GOAL OF THE EXERCISE: Whenever a line in the data contains "boxes", show that line.

MATERIAL TO PROCESS: Begin

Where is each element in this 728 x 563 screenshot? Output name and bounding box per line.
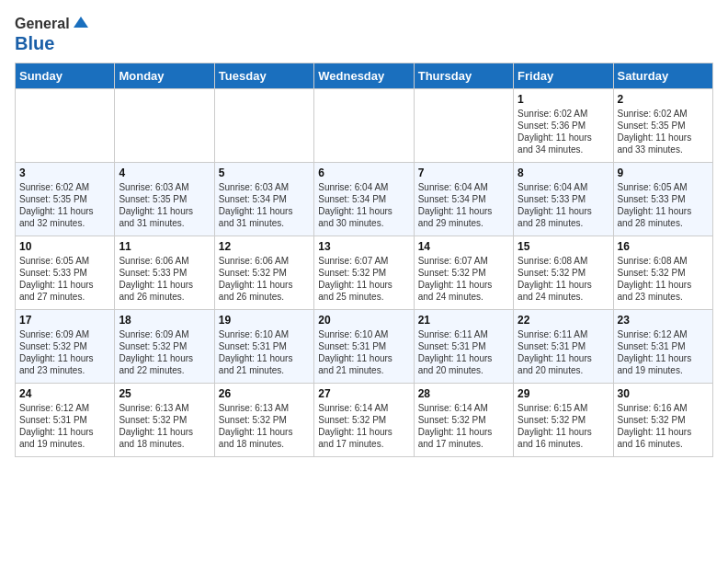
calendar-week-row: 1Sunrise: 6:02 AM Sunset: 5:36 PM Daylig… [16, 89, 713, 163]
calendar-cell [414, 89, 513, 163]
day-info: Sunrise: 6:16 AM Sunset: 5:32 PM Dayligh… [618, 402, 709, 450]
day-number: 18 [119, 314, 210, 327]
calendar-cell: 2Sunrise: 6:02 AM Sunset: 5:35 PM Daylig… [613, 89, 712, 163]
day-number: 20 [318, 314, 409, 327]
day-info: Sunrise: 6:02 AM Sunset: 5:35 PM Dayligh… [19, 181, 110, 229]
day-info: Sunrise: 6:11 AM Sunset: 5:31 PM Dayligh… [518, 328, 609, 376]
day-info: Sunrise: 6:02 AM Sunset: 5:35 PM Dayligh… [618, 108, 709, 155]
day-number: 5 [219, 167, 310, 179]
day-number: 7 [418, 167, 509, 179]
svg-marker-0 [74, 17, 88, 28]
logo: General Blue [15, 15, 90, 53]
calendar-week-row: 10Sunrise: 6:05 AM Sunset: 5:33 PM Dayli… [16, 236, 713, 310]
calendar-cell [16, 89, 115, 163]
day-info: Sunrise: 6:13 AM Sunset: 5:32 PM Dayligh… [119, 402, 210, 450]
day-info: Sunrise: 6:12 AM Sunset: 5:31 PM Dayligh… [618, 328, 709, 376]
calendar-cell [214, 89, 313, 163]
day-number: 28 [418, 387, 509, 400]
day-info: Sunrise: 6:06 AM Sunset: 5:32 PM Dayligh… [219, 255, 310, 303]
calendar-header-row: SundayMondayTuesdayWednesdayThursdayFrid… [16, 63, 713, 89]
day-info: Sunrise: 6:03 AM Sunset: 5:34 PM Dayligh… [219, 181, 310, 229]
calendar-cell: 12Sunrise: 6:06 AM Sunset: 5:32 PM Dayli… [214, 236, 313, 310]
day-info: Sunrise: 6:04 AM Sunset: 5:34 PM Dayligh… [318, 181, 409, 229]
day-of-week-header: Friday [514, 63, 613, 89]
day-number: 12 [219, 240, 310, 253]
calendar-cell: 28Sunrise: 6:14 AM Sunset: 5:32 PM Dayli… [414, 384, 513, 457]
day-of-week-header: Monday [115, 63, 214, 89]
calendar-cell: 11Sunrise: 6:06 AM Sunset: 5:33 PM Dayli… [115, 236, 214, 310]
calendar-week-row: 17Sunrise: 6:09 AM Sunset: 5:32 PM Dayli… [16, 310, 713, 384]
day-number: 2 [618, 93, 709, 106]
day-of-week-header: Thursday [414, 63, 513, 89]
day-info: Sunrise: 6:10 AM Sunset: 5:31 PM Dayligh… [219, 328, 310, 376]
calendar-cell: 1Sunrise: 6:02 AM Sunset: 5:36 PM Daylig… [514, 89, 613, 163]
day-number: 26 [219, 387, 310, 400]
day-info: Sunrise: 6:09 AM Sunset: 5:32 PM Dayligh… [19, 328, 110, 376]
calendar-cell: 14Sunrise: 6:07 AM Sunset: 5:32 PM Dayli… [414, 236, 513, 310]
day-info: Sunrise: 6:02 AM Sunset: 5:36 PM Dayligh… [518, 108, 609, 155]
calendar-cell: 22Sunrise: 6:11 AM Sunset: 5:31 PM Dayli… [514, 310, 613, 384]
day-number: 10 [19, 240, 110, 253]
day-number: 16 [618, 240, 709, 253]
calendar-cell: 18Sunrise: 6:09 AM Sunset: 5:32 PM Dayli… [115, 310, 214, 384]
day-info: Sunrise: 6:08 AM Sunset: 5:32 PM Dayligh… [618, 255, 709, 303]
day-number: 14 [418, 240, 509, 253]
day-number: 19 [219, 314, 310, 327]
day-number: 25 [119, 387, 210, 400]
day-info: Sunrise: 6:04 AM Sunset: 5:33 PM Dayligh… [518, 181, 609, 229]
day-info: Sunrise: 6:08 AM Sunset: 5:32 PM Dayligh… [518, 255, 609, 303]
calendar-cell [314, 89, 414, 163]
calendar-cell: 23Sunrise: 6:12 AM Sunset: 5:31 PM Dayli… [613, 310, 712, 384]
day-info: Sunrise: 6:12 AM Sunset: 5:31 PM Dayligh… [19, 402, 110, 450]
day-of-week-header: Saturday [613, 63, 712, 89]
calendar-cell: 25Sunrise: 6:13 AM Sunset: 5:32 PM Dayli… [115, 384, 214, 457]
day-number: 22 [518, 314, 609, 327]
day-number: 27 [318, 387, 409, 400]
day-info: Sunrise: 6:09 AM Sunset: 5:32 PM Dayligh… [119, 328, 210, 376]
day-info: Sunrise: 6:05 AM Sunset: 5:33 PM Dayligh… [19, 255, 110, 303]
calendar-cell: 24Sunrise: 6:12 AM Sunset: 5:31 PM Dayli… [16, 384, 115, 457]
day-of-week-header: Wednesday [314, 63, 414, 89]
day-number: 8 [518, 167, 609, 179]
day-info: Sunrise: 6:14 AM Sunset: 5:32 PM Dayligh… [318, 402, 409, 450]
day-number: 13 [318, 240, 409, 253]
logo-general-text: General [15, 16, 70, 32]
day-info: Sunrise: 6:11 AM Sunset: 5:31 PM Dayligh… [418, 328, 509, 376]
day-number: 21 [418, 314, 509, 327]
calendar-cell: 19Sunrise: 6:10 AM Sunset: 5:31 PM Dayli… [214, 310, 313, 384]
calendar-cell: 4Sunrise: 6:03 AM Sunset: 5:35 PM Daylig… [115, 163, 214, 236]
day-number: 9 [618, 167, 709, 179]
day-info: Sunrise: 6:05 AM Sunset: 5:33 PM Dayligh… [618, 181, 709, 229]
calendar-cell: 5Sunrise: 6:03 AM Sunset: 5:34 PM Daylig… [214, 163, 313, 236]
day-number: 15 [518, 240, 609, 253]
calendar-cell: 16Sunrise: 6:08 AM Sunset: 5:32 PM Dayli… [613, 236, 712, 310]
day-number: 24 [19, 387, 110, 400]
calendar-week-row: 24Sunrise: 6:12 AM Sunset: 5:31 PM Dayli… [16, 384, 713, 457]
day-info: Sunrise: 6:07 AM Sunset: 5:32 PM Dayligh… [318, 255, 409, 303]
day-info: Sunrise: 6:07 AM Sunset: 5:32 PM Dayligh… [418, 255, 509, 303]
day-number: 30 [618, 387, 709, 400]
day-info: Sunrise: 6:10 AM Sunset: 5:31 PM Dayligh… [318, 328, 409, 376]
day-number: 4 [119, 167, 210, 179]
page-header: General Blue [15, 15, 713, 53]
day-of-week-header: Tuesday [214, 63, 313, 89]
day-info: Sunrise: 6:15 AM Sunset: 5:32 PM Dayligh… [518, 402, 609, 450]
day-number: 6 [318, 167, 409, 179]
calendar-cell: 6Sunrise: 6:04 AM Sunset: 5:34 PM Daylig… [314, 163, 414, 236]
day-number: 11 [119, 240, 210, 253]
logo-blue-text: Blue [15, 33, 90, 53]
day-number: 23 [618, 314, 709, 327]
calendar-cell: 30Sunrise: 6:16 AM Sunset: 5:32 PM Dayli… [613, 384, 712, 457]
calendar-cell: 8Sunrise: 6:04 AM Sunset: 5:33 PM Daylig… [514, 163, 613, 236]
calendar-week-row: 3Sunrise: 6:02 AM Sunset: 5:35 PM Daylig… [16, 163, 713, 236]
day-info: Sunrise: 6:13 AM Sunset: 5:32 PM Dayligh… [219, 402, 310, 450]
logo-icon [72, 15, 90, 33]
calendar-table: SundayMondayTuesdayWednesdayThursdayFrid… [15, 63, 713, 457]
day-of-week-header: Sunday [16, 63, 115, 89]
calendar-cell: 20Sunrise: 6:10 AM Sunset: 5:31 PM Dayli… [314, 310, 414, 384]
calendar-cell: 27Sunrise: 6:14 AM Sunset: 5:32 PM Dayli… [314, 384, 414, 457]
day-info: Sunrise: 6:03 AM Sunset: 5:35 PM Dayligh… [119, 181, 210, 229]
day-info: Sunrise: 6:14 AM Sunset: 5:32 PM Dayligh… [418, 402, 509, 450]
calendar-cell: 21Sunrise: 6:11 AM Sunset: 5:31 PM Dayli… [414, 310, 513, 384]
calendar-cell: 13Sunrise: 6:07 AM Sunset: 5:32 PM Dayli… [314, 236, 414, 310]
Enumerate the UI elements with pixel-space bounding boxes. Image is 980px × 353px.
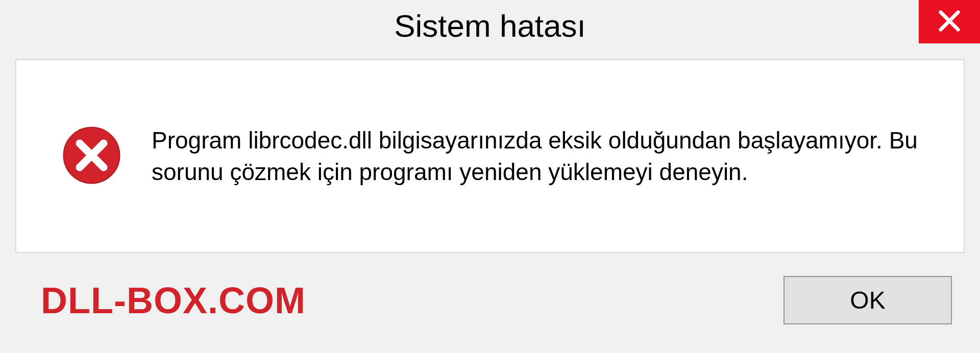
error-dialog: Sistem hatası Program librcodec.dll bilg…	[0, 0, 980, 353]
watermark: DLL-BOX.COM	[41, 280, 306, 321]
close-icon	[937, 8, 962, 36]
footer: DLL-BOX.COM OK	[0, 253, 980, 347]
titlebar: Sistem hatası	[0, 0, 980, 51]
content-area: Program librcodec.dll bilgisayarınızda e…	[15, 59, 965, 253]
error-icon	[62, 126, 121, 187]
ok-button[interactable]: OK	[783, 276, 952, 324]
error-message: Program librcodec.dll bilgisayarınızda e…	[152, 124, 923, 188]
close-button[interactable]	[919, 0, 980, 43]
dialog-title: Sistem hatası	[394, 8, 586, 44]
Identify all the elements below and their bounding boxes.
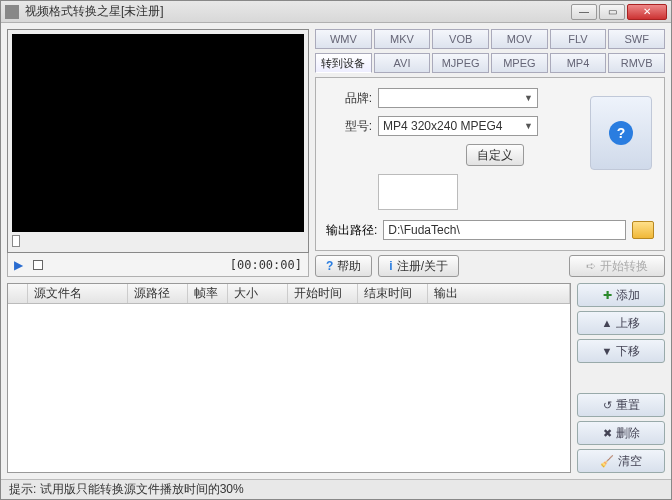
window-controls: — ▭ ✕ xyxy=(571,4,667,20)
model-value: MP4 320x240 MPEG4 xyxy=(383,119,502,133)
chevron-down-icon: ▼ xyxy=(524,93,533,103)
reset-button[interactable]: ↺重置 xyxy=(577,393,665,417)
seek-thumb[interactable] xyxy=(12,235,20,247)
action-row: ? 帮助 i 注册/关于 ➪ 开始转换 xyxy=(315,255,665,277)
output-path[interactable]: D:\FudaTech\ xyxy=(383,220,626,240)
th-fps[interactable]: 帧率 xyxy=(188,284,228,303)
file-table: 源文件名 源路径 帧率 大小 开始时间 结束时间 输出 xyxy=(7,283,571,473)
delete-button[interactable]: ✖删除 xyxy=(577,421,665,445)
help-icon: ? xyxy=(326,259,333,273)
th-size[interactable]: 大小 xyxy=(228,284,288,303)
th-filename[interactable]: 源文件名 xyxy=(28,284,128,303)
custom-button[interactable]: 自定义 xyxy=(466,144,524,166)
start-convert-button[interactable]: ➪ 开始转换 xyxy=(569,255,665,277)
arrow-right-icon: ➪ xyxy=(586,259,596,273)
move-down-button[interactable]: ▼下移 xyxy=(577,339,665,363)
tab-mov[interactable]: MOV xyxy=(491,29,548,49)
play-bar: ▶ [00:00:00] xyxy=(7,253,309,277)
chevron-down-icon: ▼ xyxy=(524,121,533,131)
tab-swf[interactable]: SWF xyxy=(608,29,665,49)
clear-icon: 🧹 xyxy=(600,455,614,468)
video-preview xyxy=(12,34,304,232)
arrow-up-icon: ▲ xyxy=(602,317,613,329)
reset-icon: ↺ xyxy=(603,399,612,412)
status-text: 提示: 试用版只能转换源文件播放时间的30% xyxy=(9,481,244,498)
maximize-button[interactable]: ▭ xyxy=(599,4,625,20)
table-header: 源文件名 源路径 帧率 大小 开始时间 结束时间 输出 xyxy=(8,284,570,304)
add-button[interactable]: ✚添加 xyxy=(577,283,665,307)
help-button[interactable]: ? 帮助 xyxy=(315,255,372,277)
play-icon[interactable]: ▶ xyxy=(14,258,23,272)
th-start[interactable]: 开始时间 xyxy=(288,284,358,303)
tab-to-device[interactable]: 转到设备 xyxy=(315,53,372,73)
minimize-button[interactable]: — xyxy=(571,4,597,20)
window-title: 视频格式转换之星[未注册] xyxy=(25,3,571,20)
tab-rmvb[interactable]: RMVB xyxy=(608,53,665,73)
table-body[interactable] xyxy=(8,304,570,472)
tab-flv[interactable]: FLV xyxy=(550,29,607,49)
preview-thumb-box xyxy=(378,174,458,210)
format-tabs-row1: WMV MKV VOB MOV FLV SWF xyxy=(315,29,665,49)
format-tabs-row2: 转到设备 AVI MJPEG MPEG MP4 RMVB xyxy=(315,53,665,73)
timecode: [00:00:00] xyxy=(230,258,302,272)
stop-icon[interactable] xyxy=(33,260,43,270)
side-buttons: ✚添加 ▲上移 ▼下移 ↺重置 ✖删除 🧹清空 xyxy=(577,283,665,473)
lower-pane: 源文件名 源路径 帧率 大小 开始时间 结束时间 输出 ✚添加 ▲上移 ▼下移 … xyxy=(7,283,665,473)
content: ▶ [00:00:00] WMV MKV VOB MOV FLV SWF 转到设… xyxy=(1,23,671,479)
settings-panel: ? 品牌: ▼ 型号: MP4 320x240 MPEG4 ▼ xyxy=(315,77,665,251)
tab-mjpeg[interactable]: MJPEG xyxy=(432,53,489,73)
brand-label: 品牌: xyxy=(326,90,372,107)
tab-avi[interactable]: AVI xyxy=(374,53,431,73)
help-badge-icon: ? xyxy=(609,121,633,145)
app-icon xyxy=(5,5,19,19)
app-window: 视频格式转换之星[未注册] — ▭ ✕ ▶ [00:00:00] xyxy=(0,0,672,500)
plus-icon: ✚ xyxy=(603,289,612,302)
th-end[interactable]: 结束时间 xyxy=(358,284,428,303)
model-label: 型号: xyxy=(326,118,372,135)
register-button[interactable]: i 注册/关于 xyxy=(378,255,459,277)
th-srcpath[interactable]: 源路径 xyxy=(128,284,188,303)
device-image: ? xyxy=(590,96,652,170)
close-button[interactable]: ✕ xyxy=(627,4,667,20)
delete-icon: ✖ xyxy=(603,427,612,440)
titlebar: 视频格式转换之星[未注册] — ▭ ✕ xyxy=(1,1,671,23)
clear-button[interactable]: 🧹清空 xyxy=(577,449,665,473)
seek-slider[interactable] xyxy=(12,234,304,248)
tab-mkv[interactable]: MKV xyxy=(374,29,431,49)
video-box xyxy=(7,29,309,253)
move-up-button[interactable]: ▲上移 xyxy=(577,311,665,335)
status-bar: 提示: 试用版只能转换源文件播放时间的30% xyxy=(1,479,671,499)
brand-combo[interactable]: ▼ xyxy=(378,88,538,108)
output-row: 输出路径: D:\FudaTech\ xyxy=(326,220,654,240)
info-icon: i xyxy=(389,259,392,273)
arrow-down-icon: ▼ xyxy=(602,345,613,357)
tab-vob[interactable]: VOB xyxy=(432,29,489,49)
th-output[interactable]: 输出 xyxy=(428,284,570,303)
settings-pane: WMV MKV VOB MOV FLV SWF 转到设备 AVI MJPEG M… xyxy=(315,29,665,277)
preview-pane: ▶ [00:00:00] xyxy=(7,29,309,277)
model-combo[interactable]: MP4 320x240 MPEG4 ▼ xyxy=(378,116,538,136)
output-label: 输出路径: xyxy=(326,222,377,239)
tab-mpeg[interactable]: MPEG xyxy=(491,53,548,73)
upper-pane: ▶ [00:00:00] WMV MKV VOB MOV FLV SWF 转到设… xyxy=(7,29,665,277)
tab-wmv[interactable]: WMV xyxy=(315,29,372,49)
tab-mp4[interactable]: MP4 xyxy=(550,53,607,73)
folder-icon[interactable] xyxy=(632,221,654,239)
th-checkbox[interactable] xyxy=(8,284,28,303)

MATERIAL TO PROCESS: End

EXPECTED ANSWER:
Enumerate the UI elements with pixel-space bounding boxes. Image is 980px × 353px.
Identify all the elements below and their bounding boxes.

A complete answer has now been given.